The conversation I most dread is the one that starts: ‘I hope you don’t mind me saying, but it’s quite…unusual that you’re a woman.’ My smartypants answer is that is perfectly usual for me, thank you very much, but I’m sympathetic to the point being made. Women are still a minority amongst conventional gamers, and it’s rarer still for those women to make gaming their job. But while I agree it’s a fair point that I’m in an unusual position, I still dread the questions that follow it. I have no good explanation for what it is that drew me to gaming. I still don’t know if I saw something in gaming that most women don’t notice but would like if they did, or if games found something in me that most women don’t have and wouldn’t want if they could. I’m profoundly uncomfortable being asked to be a spokesman for 51% of the world’s population, especially since the only thing we know about me for sure is that I’m an oddity.
But the commercial necessity behind better exploiting that 51% remains, so the question is going to keep coming up. And from now on, I’m going to answer it by referring people to ‘Is There Anything Good About Men?’, a paper given at the American Psychological Association’s annual conference by Dr Roy F. Baumeister of Florida State University. In it, he suggests that most cultures are equally, but differently, exploitative of men and women, leading to a situation where men are more attuned to wide, distributed networks that reward competition and specialisation, and women prize small, intimate social networks which thrive on co-operation and generalisation. You’re bound to disagree with some or all of his points, but it’s well worth a read – it’s long, but light – and got me thinking in some new ways about game design.
What’s particularly interesting to me is that the gender imbalance he describes is evident even in the way that very conversation tends to go: women who ask me about how I got started in games follow up with small-scale social questions – how have I been treated, do I encounter prejudice, am I self-conscious when playing in front of a male audience. The men get very rapidly side-tracked on to specialist, general-scale questions. If I mention Dungeon Master as being the first moment when games took over my life, women ask me how my parents felt about my new hobby, or if it brought me greater acceptance among male friends. Men, on hearing this news, are more likely to move on to wondering whatever happened to FTL, or whether or not I’d ever tried completing it with only one character.
So allowing that I find the root of Baumeister’s argument plausible, what does it mean for the great Girls In Games debate?

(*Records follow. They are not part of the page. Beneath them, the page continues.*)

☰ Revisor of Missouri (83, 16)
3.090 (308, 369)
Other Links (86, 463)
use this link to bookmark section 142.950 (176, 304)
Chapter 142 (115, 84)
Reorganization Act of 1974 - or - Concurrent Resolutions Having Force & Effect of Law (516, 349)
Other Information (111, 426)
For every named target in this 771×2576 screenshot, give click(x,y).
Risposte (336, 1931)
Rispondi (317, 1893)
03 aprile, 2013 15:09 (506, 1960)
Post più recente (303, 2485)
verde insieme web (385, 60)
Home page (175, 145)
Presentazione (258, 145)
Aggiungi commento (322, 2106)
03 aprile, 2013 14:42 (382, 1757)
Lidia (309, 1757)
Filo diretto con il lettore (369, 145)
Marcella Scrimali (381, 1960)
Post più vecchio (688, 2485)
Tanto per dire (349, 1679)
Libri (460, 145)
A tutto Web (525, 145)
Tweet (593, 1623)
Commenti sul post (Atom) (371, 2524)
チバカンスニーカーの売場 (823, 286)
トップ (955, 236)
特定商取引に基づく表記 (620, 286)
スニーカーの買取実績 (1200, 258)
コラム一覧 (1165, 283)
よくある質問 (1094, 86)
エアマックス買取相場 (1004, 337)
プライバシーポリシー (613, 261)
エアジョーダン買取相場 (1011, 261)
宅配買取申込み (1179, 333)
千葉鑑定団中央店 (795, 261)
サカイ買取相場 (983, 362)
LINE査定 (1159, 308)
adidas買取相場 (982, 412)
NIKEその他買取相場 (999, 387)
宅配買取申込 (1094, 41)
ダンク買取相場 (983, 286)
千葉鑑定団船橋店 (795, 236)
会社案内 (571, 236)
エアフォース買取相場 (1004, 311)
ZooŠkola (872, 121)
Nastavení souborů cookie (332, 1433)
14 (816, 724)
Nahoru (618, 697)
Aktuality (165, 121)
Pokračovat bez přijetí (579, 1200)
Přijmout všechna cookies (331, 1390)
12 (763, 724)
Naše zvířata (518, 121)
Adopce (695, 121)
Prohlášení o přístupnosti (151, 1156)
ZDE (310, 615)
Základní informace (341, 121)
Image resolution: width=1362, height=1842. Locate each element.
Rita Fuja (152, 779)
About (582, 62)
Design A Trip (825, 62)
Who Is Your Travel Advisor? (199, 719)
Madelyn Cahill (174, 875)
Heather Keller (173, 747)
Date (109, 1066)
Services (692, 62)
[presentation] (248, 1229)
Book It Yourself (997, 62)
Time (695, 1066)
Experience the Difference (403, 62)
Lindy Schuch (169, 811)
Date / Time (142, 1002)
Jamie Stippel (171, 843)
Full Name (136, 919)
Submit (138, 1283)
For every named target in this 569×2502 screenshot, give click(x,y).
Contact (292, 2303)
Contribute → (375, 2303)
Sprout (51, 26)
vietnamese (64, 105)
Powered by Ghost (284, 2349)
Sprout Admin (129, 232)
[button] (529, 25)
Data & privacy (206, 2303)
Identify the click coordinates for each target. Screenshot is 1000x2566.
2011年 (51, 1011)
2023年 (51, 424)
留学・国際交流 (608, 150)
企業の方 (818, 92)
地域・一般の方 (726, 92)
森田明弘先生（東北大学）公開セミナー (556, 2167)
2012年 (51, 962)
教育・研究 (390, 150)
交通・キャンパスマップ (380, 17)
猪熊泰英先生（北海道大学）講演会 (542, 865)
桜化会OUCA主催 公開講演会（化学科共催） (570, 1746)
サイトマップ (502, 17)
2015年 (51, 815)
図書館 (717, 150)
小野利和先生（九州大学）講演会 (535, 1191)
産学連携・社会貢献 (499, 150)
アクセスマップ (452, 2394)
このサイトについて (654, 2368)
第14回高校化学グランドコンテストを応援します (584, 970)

In asking why more women don’t play games, we worried a lot, initially, about surface things – boy-games were too violent, too lasers-and-robots. What we needed was girl-games about shopping, horses and make-up! Now, thankfully, we’ve moved a little past that (despite the fact that games about shopping, horses and make-up do seem to be proving particularly successful with young female consumers, particularly on the DS), and are looking at important external factors. So we’ve noted that for games to be attractive to women they need to be available on hardware they feel comfortable with, and offer play-patterns that are compatible with busy, often fragmented lives.
But what Baumeister’s paper makes me think about is whether or not we’re neglecting an examination of more basic gameplay issues. Does his thesis suggest that women would be more comfortable with a game which had a small cast of characters than either none or many? Does his theory that women see less advantage in specialisation mean that they’ll be alienated by the common RPG mechanic where levelling-up in one field disables your potential in another? Should risk-reward ratios be normalised – smaller risks for smaller rewards – for games aimed at girls rather than boys? By which I mean, could you produce a functionally identical game – same visuals, same interface, same goals, same structures – but tune it to appeal more to one gender or another?
And, actually, Dungeon Master might not be a bad place to start. Would women prefer it if the initial character choice was smaller? Would they enjoy exploring more if the mazes were more compact, but contained more hidden detail? Would they warm more to a levelling-up system that was fuelled by the characters’ interactions (rather like Disgaea 2’s spell-learning system, where characters can learn magic by osmosis, simply by standing near their spell-casting father-figures). Would they (oh, the hate-mail) like it better if it was easier?
Actually, in a transparent attempt to divert you from your poison pen, I’m going to point you to Return To Chaos, a Windows port of Dungeon Master, for those too impatient to find it for Steem, or those too lazy to unearth their ST from the attic. Don’t hesitiate to play it if you haven’t before, and if you have, don’t worry about whether your fond memories of it will survive having their rose-tinted spectacles ripped off. It hasn’t aged a button.